Going to buy a new rod for throwing artificial lures and light bottom fishing. Do any of you own both the CCP 10' 1-4 and the 11' 2-5 and if so what is your favorite?


----------



## River

I have owned both the 10' and 11' CCP rods, now I have three of the 10' rods, 2 casting and one spinning so the 10' is definitely my faverite ........


----------



## bronzbck1

I have 5 of the 10' 1-4s and a 11'2-5. For what your wanting to do pick the 10' rod. The 11' is one of my most favorite rods but I wouldn't say it's a lure rod.


----------



## kwilson16

Thanks River and bronzbck1 for the input. What is a good size spinning for that 10' rod?


----------



## bronzbck1

4000 or 5000 size spinner


----------



## River

What bronzbck1 said and go with a high retrieve ratio for when the Spanish are around ...


----------



## jameswebstersc

bronzbck1 said:


> 4000 or 5000 size spinner


i would recommend the Akios targa 4000 and 5000 reels. I have both and they seem to get the job done. Hooked into a large shark last weekend with the Akios 5000 on the ccp 11ft rod and both components handled it just fine until the shark tail whipped the line and disconnected the leader


----------



## kwilson16

Okay, thanks everyone.


----------



## Tommy

Great info here.

I would add this.
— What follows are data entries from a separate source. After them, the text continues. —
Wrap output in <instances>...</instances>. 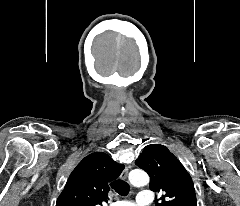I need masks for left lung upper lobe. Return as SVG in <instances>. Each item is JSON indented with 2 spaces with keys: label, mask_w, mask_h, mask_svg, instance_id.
Returning a JSON list of instances; mask_svg holds the SVG:
<instances>
[{
  "label": "left lung upper lobe",
  "mask_w": 240,
  "mask_h": 206,
  "mask_svg": "<svg viewBox=\"0 0 240 206\" xmlns=\"http://www.w3.org/2000/svg\"><path fill=\"white\" fill-rule=\"evenodd\" d=\"M135 163L149 174L150 189L163 192L156 206H197L189 173L167 147L148 145Z\"/></svg>",
  "instance_id": "1"
}]
</instances>
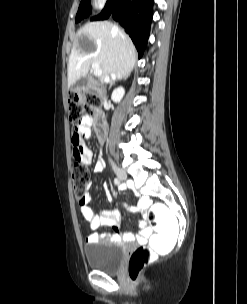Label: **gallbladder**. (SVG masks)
<instances>
[{
  "label": "gallbladder",
  "mask_w": 247,
  "mask_h": 304,
  "mask_svg": "<svg viewBox=\"0 0 247 304\" xmlns=\"http://www.w3.org/2000/svg\"><path fill=\"white\" fill-rule=\"evenodd\" d=\"M88 77H86V76H84V77H81L79 80H77L75 83H74V85H73V87H72V90L74 91V92H79V91H82V90H84V89H86L87 88V86H88Z\"/></svg>",
  "instance_id": "1"
}]
</instances>
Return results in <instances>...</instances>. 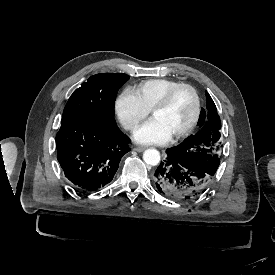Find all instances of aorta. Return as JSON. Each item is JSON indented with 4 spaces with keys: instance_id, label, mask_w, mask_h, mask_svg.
<instances>
[{
    "instance_id": "762f6f07",
    "label": "aorta",
    "mask_w": 275,
    "mask_h": 275,
    "mask_svg": "<svg viewBox=\"0 0 275 275\" xmlns=\"http://www.w3.org/2000/svg\"><path fill=\"white\" fill-rule=\"evenodd\" d=\"M143 160L150 166H156L160 163V153L156 149H148L143 154Z\"/></svg>"
}]
</instances>
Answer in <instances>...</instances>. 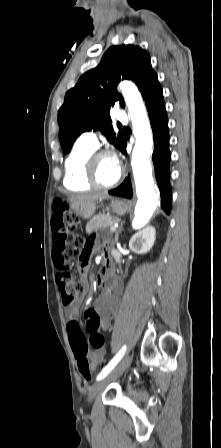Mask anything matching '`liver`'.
<instances>
[{"instance_id": "1", "label": "liver", "mask_w": 221, "mask_h": 448, "mask_svg": "<svg viewBox=\"0 0 221 448\" xmlns=\"http://www.w3.org/2000/svg\"><path fill=\"white\" fill-rule=\"evenodd\" d=\"M109 196L106 192L93 193V194H84L73 197L72 205L74 206H85L91 203H95L97 201H102L104 199H108Z\"/></svg>"}]
</instances>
Consider the ratio of bottom fishing to metal throwing. If you think you'll spend more time bottom fishing then go with the 11'. If the rod will be primarily used for throwing metal and lures and less for bottom fishing then the 10'will be your better option.

Tommy


----------



## kwilson16

That's something good to think about. Thanks for your help.


----------